Your objective
Please copy out the entries below exactly, beginning with the line that contains "energi baru bagi keluarga besar NU Maroko" and ending with the line that contains "মূল্য: Nigotiate", and include nothing outside that span.

Records
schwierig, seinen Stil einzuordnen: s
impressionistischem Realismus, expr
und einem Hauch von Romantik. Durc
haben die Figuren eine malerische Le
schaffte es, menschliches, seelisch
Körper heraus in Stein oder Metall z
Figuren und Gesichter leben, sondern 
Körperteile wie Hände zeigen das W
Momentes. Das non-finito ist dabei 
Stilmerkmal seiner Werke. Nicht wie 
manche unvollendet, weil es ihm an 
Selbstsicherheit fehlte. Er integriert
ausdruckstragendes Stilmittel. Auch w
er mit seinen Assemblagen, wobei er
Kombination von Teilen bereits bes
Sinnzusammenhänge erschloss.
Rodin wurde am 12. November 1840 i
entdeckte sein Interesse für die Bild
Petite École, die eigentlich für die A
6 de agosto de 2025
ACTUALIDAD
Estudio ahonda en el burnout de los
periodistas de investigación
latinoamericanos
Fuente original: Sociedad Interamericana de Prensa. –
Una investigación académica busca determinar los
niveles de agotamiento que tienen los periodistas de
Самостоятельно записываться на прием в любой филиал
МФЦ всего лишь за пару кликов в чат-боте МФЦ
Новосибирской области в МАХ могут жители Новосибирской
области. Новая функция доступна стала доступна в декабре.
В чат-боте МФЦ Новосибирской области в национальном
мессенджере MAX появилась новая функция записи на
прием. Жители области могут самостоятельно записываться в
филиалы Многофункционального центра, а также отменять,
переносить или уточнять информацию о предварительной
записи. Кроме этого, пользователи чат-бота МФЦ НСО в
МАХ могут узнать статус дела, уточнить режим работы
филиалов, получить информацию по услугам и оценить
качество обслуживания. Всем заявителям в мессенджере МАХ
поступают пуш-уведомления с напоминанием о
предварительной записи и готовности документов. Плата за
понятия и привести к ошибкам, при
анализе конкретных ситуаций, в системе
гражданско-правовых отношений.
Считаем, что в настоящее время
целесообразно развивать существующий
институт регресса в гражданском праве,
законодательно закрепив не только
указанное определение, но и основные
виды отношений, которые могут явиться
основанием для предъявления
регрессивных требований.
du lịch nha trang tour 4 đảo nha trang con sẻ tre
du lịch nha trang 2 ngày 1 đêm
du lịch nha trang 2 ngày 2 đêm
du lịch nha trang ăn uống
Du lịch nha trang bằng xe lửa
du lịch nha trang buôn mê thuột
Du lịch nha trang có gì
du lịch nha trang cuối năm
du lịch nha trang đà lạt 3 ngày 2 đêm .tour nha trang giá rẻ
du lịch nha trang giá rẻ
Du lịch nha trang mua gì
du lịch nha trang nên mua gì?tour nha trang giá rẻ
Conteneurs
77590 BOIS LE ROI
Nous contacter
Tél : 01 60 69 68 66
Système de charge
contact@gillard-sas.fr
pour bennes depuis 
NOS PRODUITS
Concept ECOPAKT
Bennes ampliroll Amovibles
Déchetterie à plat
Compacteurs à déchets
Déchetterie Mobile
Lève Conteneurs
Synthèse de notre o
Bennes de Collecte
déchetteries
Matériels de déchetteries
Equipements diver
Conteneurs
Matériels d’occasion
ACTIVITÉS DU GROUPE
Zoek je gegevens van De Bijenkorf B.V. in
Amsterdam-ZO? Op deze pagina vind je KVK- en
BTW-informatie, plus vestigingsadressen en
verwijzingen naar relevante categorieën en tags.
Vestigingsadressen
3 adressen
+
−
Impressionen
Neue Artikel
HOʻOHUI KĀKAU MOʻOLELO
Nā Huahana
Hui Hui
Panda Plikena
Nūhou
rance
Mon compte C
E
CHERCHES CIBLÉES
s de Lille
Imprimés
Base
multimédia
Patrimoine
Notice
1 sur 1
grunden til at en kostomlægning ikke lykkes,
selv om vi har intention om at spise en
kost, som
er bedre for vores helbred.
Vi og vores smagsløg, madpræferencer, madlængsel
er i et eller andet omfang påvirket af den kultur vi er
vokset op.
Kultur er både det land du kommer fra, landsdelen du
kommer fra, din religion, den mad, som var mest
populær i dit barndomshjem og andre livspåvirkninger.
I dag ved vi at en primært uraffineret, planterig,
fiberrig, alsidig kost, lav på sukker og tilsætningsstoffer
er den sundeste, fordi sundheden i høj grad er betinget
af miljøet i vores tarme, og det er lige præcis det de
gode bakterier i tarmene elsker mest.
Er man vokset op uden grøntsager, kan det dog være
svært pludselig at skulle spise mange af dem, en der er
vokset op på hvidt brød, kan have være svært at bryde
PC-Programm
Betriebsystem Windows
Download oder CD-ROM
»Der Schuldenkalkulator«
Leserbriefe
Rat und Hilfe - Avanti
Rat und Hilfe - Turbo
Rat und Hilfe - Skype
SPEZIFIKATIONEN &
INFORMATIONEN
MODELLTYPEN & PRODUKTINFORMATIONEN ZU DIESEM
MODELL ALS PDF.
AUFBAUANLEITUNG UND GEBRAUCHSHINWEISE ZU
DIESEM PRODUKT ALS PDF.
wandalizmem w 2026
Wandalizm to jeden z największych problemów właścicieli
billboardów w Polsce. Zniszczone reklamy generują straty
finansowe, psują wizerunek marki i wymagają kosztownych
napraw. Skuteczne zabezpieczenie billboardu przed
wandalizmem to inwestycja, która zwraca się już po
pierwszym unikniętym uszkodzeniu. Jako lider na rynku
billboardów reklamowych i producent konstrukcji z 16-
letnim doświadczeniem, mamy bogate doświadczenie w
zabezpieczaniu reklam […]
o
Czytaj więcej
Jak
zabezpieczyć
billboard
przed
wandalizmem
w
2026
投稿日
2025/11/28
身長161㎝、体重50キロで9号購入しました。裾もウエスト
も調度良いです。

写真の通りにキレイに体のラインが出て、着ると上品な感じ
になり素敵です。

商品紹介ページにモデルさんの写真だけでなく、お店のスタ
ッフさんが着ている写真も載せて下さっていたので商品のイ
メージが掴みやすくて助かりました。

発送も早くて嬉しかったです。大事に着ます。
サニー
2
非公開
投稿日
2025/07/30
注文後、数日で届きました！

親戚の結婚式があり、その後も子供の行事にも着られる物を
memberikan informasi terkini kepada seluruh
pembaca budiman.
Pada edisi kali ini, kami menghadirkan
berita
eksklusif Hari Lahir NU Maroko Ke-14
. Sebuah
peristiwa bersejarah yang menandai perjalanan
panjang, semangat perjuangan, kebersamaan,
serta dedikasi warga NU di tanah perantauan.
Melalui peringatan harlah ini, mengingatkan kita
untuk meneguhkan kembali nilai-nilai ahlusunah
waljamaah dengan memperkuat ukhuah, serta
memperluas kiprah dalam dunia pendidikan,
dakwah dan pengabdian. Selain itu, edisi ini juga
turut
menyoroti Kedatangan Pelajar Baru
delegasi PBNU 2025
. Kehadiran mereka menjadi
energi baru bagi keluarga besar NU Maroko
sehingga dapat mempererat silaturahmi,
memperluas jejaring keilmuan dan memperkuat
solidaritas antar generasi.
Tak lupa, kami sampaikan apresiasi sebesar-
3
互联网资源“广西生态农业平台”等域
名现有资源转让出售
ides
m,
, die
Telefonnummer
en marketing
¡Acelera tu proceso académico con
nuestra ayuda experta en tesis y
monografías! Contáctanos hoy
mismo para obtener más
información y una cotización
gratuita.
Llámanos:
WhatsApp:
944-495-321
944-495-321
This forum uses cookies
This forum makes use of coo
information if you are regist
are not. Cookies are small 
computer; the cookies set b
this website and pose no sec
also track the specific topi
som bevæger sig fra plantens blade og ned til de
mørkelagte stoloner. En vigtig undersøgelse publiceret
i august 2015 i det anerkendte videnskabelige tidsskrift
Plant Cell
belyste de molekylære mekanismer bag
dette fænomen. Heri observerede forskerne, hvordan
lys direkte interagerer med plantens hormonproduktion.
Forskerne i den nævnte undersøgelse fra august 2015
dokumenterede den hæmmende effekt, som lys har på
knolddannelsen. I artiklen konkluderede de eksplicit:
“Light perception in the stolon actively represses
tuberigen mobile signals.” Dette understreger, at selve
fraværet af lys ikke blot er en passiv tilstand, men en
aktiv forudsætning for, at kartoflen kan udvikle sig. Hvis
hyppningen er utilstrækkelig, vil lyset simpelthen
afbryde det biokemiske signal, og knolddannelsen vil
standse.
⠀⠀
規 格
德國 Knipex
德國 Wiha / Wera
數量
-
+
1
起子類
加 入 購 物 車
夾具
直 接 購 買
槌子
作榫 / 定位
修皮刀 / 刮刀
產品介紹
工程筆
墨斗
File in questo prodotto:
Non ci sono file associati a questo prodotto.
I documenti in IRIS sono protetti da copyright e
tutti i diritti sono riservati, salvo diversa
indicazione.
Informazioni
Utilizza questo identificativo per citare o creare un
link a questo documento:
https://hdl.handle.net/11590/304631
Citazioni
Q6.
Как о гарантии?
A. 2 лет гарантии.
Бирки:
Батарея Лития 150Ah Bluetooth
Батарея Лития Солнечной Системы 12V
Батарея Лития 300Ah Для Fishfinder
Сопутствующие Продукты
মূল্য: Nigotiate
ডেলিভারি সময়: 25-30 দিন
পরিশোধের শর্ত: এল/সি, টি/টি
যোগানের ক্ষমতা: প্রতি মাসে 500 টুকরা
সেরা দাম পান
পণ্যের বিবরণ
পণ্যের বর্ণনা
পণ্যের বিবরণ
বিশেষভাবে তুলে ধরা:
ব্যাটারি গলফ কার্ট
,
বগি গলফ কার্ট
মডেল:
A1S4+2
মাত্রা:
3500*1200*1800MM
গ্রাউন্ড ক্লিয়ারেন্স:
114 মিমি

Answer box
energi baru bagi keluarga besar NU Maroko
sehingga dapat mempererat silaturahmi,
memperluas jejaring keilmuan dan memperkuat
solidaritas antar generasi.
Tak lupa, kami sampaikan apresiasi sebesar-
3
互联网资源“广西生态农业平台”等域
名现有资源转让出售
ides
m,
, die
Telefonnummer
en marketing
¡Acelera tu proceso académico con
nuestra ayuda experta en tesis y
monografías! Contáctanos hoy
mismo para obtener más
información y una cotización
gratuita.
Llámanos:
WhatsApp:
944-495-321
944-495-321
This forum uses cookies
This forum makes use of coo
information if you are regist
are not. Cookies are small 
computer; the cookies set b
this website and pose no sec
also track the specific topi
som bevæger sig fra plantens blade og ned til de
mørkelagte stoloner. En vigtig undersøgelse publiceret
i august 2015 i det anerkendte videnskabelige tidsskrift
Plant Cell
belyste de molekylære mekanismer bag
dette fænomen. Heri observerede forskerne, hvordan
lys direkte interagerer med plantens hormonproduktion.
Forskerne i den nævnte undersøgelse fra august 2015
dokumenterede den hæmmende effekt, som lys har på
knolddannelsen. I artiklen konkluderede de eksplicit:
“Light perception in the stolon actively represses
tuberigen mobile signals.” Dette understreger, at selve
fraværet af lys ikke blot er en passiv tilstand, men en
aktiv forudsætning for, at kartoflen kan udvikle sig. Hvis
hyppningen er utilstrækkelig, vil lyset simpelthen
afbryde det biokemiske signal, og knolddannelsen vil
standse.
⠀⠀
規 格
德國 Knipex
德國 Wiha / Wera
數量
-
+
1
起子類
加 入 購 物 車
夾具
直 接 購 買
槌子
作榫 / 定位
修皮刀 / 刮刀
產品介紹
工程筆
墨斗
File in questo prodotto:
Non ci sono file associati a questo prodotto.
I documenti in IRIS sono protetti da copyright e
tutti i diritti sono riservati, salvo diversa
indicazione.
Informazioni
Utilizza questo identificativo per citare o creare un
link a questo documento:
https://hdl.handle.net/11590/304631
Citazioni
Q6.
Как о гарантии?
A. 2 лет гарантии.
Бирки:
Батарея Лития 150Ah Bluetooth
Батарея Лития Солнечной Системы 12V
Батарея Лития 300Ah Для Fishfinder
Сопутствующие Продукты
মূল্য: Nigotiate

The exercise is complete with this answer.